— WHAT IS BEING ASKED —
The answer must give back every line of the data exactly, with no pictures.

(Records excerpted from a collection)

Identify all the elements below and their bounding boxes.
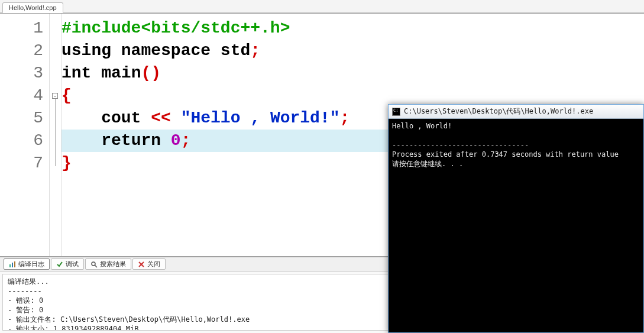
- line-number: 7: [0, 152, 49, 174]
- code-line[interactable]: using namespace std;: [62, 40, 644, 62]
- tab-compile-log-label: 编译日志: [18, 260, 44, 269]
- svg-point-3: [92, 262, 95, 266]
- line-number: 2: [0, 40, 49, 62]
- svg-rect-2: [14, 261, 15, 267]
- svg-rect-1: [12, 263, 13, 267]
- console-line: Hello , World!: [392, 121, 640, 131]
- code-token: cout: [62, 109, 151, 127]
- svg-rect-0: [9, 264, 11, 267]
- code-token: using namespace: [62, 41, 221, 60]
- line-number: 4: [0, 85, 49, 107]
- console-line: Process exited after 0.7347 seconds with…: [392, 150, 640, 159]
- code-token: main: [101, 64, 141, 82]
- console-title: C:\Users\Steven\Desktop\代码\Hello,World!.…: [404, 106, 593, 117]
- fold-toggle-icon[interactable]: [52, 93, 58, 99]
- code-token: }: [62, 154, 72, 172]
- tab-search-results[interactable]: 搜索结果: [85, 258, 131, 270]
- fold-cell: [50, 62, 61, 85]
- fold-cell: [50, 40, 61, 62]
- console-icon: [392, 108, 400, 116]
- code-line[interactable]: #include<bits/stdc++.h>: [62, 17, 644, 40]
- tab-search-results-label: 搜索结果: [100, 260, 126, 269]
- line-number: 1: [0, 17, 49, 40]
- code-token: std: [221, 41, 250, 60]
- chart-icon: [9, 261, 16, 268]
- code-token: (): [141, 64, 161, 82]
- code-token: int: [62, 64, 101, 82]
- code-token: ;: [340, 109, 350, 127]
- file-tab-label: Hello,World!.cpp: [9, 4, 57, 11]
- tab-compile-log[interactable]: 编译日志: [4, 258, 50, 270]
- console-line: [392, 131, 640, 140]
- line-number: 3: [0, 62, 49, 85]
- code-token: ;: [181, 131, 191, 150]
- code-token: return: [101, 131, 171, 150]
- line-number: 6: [0, 130, 49, 152]
- console-titlebar[interactable]: C:\Users\Steven\Desktop\代码\Hello,World!.…: [389, 105, 643, 119]
- check-icon: [56, 261, 63, 268]
- tab-close-label: 关闭: [147, 260, 160, 269]
- file-tab-bar: Hello,World!.cpp: [0, 0, 644, 13]
- code-token: #include<bits/stdc++.h>: [62, 19, 290, 37]
- code-token: "Hello , World!": [181, 109, 340, 127]
- close-icon: [138, 261, 145, 268]
- search-icon: [90, 261, 98, 268]
- code-token: <<: [151, 109, 180, 127]
- console-line: 请按任意键继续. . .: [392, 159, 640, 169]
- console-separator: --------------------------------: [392, 140, 640, 150]
- line-number: 5: [0, 107, 49, 130]
- tab-debug[interactable]: 调试: [51, 258, 84, 270]
- file-tab[interactable]: Hello,World!.cpp: [2, 2, 63, 13]
- code-token: 0: [171, 131, 181, 150]
- fold-guide-line: [55, 99, 56, 166]
- code-token: {: [62, 86, 72, 105]
- tab-close[interactable]: 关闭: [132, 258, 166, 270]
- code-token: ;: [250, 41, 260, 60]
- code-token: [62, 131, 101, 150]
- svg-line-4: [95, 265, 98, 267]
- fold-gutter: [50, 14, 62, 256]
- fold-cell: [50, 17, 61, 40]
- console-window[interactable]: C:\Users\Steven\Desktop\代码\Hello,World!.…: [388, 104, 644, 333]
- tab-debug-label: 调试: [66, 260, 79, 269]
- code-line[interactable]: int main(): [62, 62, 644, 85]
- line-number-gutter: 1234567: [0, 14, 50, 256]
- console-output: Hello , World! -------------------------…: [389, 119, 643, 332]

— OUTPUT FOR THIS TASK —
Identify all the elements below and their bounding boxes.
- line-number: 7: [0, 152, 49, 174]
- code-line[interactable]: using namespace std;: [62, 40, 644, 62]
- tab-compile-log-label: 编译日志: [18, 260, 44, 269]
- svg-point-3: [92, 262, 95, 266]
- line-number: 2: [0, 40, 49, 62]
- svg-rect-2: [14, 261, 15, 267]
- svg-rect-1: [12, 263, 13, 267]
- console-line: Hello , World!: [392, 121, 640, 131]
- code-token: cout: [62, 109, 151, 127]
- svg-rect-0: [9, 264, 11, 267]
- code-token: using namespace: [62, 41, 221, 60]
- line-number: 4: [0, 85, 49, 107]
- console-line: Process exited after 0.7347 seconds with…: [392, 150, 640, 159]
- code-token: main: [101, 64, 141, 82]
- console-title: C:\Users\Steven\Desktop\代码\Hello,World!.…: [404, 106, 593, 117]
- fold-toggle-icon[interactable]: [52, 93, 58, 99]
- code-token: }: [62, 154, 72, 172]
- tab-search-results[interactable]: 搜索结果: [85, 258, 131, 270]
- fold-cell: [50, 62, 61, 85]
- fold-cell: [50, 40, 61, 62]
- console-icon: [392, 108, 400, 116]
- code-line[interactable]: #include<bits/stdc++.h>: [62, 17, 644, 40]
- tab-search-results-label: 搜索结果: [100, 260, 126, 269]
- line-number: 1: [0, 17, 49, 40]
- code-token: std: [221, 41, 250, 60]
- chart-icon: [9, 261, 16, 268]
- code-token: (): [141, 64, 161, 82]
- code-token: int: [62, 64, 101, 82]
- code-token: ;: [340, 109, 350, 127]
- file-tab-label: Hello,World!.cpp: [9, 4, 57, 11]
- tab-compile-log[interactable]: 编译日志: [4, 258, 50, 270]
- console-line: [392, 131, 640, 140]
- line-number: 3: [0, 62, 49, 85]
- code-token: ;: [181, 131, 191, 150]
- code-token: return: [101, 131, 171, 150]
- line-number: 6: [0, 130, 49, 152]
- console-titlebar[interactable]: C:\Users\Steven\Desktop\代码\Hello,World!.…: [389, 105, 643, 119]
- check-icon: [56, 261, 63, 268]
- tab-close-label: 关闭: [147, 260, 160, 269]
- file-tab-bar: Hello,World!.cpp: [0, 0, 644, 13]
- code-token: #include<bits/stdc++.h>: [62, 19, 290, 37]
- code-token: "Hello , World!": [181, 109, 340, 127]
- close-icon: [138, 261, 145, 268]
- search-icon: [90, 261, 98, 268]
- code-token: <<: [151, 109, 180, 127]
- console-line: 请按任意键继续. . .: [392, 159, 640, 169]
- console-separator: --------------------------------: [392, 140, 640, 150]
- line-number: 5: [0, 107, 49, 130]
- tab-debug[interactable]: 调试: [51, 258, 84, 270]
- file-tab[interactable]: Hello,World!.cpp: [2, 2, 63, 13]
- code-token: 0: [171, 131, 181, 150]
- fold-guide-line: [55, 99, 56, 166]
- code-token: {: [62, 86, 72, 105]
- tab-close[interactable]: 关闭: [132, 258, 166, 270]
- code-token: ;: [250, 41, 260, 60]
- code-token: [62, 131, 101, 150]
- svg-line-4: [95, 265, 98, 267]
- fold-gutter: [50, 14, 62, 256]
- fold-cell: [50, 17, 61, 40]
- console-window[interactable]: C:\Users\Steven\Desktop\代码\Hello,World!.…: [388, 104, 644, 333]
- tab-debug-label: 调试: [66, 260, 79, 269]
- code-line[interactable]: int main(): [62, 62, 644, 85]
- line-number-gutter: 1234567: [0, 14, 50, 256]
- console-output: Hello , World! -------------------------…: [389, 119, 643, 332]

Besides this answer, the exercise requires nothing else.